There is some disagreement over the proper management of the duodenal web, namely the question as to whether one should resect the web or simply bypass it. This is because of the risk of injury to the ampulla, which always enters the medial portion (mesenteric side) of the web. Though either approach is acceptable, I prefer to excise the web, being careful to preserve the medial aspect, but only after identifying the ampulla. The ampulla is identified by compressing the gallbladder and looking for the flow of bile.
The windsock deformity is a web that is stretched out distally for a variable distance. The circumferential origin of the web is still way back at the level of the ampulla while the central portion can be several centimeters downstream, where the obstruction appears to be. These can be extremely difficult to recognize and are easily missed. It is important to remember that duodenal obstruction almost always arises at the level of the ampulla (at the junction of the first and second portion of the duodenum) so that an obstruction that appears to be involving the third portion of the duodenum should be investigated further to rule out a windsock. Treatment involves excision or bypass once the anatomy has been properly sorted out.
It is important to rule out the presence of a second more distal obstruction, typically by passing a red rubber catheter distally and injecting saline to ensure flow through the lumen. This currently poses a problem for laparoscopists, but I suspect that this will be resolved creatively in the near future.

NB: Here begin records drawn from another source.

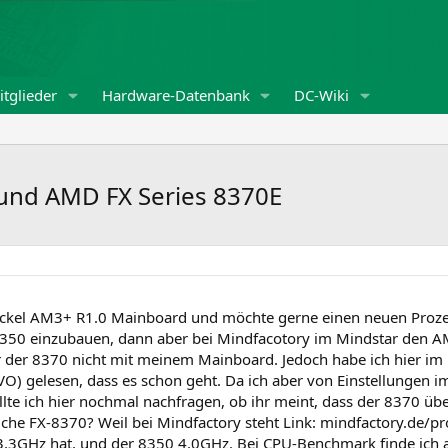
tglieder
Hardware-Datenbank
DC-Wiki
und AMD FX Series 8370E
ckel AM3+ R1.0 Mainboard und möchte gerne einen neuen Prozess
8350 einzubauen, dann aber bei Mindfacotory im Mindstar den A
er der 8370 nicht mit meinem Mainboard. Jedoch habe ich hier i
gelesen, dass es schon geht. Da ich aber von Einstellungen im
llte ich hier nochmal nachfragen, ob ihr meint, dass der 8370 über
dliche FX-8370? Weil bei Mindfactory steht Link: mindfactory.d
GHz hat, und der 8350 4,0GHz. Bei CPU-Benchmark finde ich abe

A significant number of infants with duodenal atresia also have malrotation and this needs to be addressed at the time of the duodenoduodenostomy by performing a proper Ladd procedure. The anatomy can be confusing and the unused small bowel is often very delicate and of small caliber, demanding patience and gentle technique.
Even when the bowel is normally rotated, the duodenum can be quite dilated, which creates the potential for dysmotility and stasis. It is usually best to taper the duodenum, as there is very little risk involved and it appears to be effective. The technique is well-described elsewhere, but it is a good idea to use a 20 Fr red rubber catheter within the lumen as a guide, a series of Babcock clamps on the antimesenteric border, and a gastrointestinal stapling device fired sequentially around the circumference of the dilated duodenum.

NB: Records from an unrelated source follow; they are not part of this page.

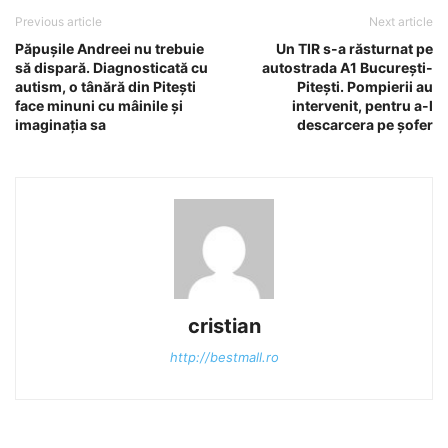
Previous article
Next article
Păpușile Andreei nu trebuie
Un TIR s-a răsturnat pe
să dispară. Diagnosticată cu
autostrada A1 București-
autism, o tânără din Pitești
Pitești. Pompierii au
face minuni cu mâinile și
intervenit, pentru a-l
imaginația sa
descarcera pe șofer
cristian
http://bestmall.ro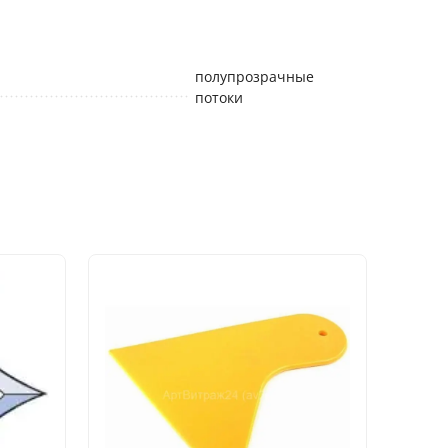
полупрозрачные
потоки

If a duodenoduodenostomy cannot be performed with minimal tension and in such a way that the proper flow of intestinal contents can be ensured (long-gap between duodenal ends, bulky annular pancreas), there should be a low threshold to perform a duodenojejunostomy, which is generally straightforward and well-tolerated. Given the small caliber of the jejunum, it is important to make the anastomoses long and with precise technique to ensure patency.

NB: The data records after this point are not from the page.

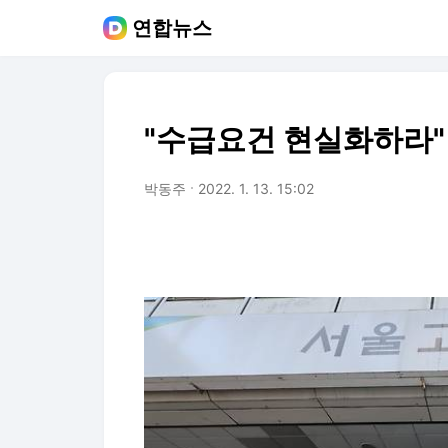
연합뉴스
"수급요건 현실화하라"
박동주
2022. 1. 13. 15:02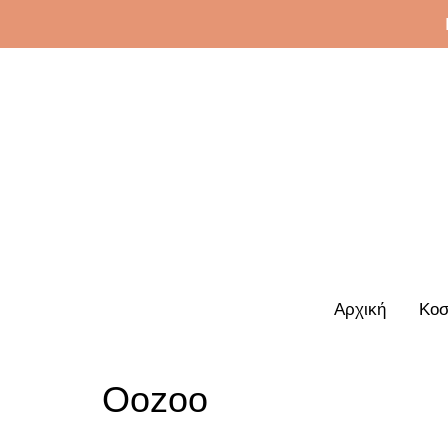
Αρχική
Κοσ
Oozoo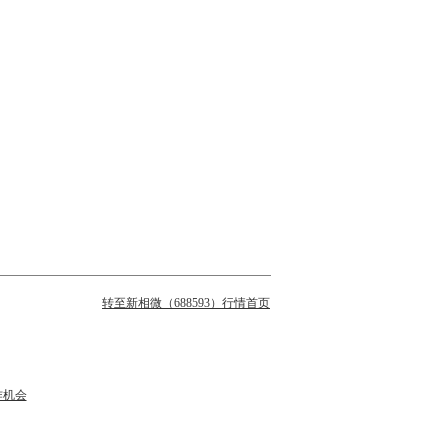
转至新相微（688593）行情首页
作机会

Finally, the postoperative care of these infants can be long and difficult, mostly due to duodenal stasis and prolonged ileus. All infants should be given parenteral nutrition through a PICC line and most with trisomy 21 or significant associated anomalies benefit from having a gastrostomy tube placed at the initial operation. The usual indication of normal bowel function, namely a transition to nonbilious gastric aspirates, might never occur in these infants even when their ileus has resolved, presumably due to the fact that their pylorus is incompetent and they tend to reflux bile into their stomachs for a very long time. If the patient is extubated and stable on the sixth or seventh day, I will empirically clamp the nasogastric tube and start a slowly advancing trial of water or glucose-electrolyte solution. Most infants are ready to feed at this point but some will need another 3 or 4 days before starting another trial. Infants who cannot feed beyond 2–3 weeks should have a contrast study to rule out a stricture or other form of obstruction.